Por isso, o MPF passou a investigar as autorizações. No STF, duas ações tramitaram. Devido à represália, Heleno decidiu cancelar as medidas, diante da constatação dos órgãos do governo de que os assentimentos prévios liberaram projetos em áreas de terras indígenas.

Terras indígenas estão ameaçadas pela exploração de ouro: As organizações se basearam nos requerimentos ativos nas áreas das terras indígenas Juribaxi-Téa, Médio Rio Negro I, Médio Rio Negro II, Rio Téa, Yanomami e Cué-Cué Marabitanas.

Conforme a petição da Foirn, a região é um “mosaico de áreas ambientalmente protegidas”, sendo que o Parque Nacional Pico da Neblina também faz parte dessas terras indígenas. Na sua petição, a Foirn afirma que é a “maior região úmida do mundo”. Além disso, o documento cita que o rio, além de ser uma grande fonte de recursos naturais para os povos indígenas, compreende a dimensão da territorialidade ancestral dos indígenas que, há muito tempo, ocupam a bacia do rio negro.
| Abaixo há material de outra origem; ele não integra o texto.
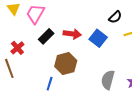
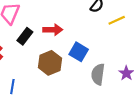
blue square: (98, 38) -> (79, 52), moved
blue line: (50, 84) -> (12, 87), moved

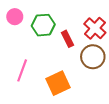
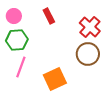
green hexagon: (43, 25) -> (17, 40), moved
red rectangle: (68, 39) -> (49, 16), moved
Além disso, Marivelton Barroso, o presidente da Foirn, afirmou que qualquer exploração minerária possível no rio Ngero irá impactar as terras indígenas e os povos que moram nessa região. Por fim, ele pontua que “Os seres mais afetados serão nós. Não somente o governo, as empresas, a sociedade brasileira, mas a gente que está no território. Não temos a proteção do Estado, sendo assim, o assédio acaba chegando às comunidades”.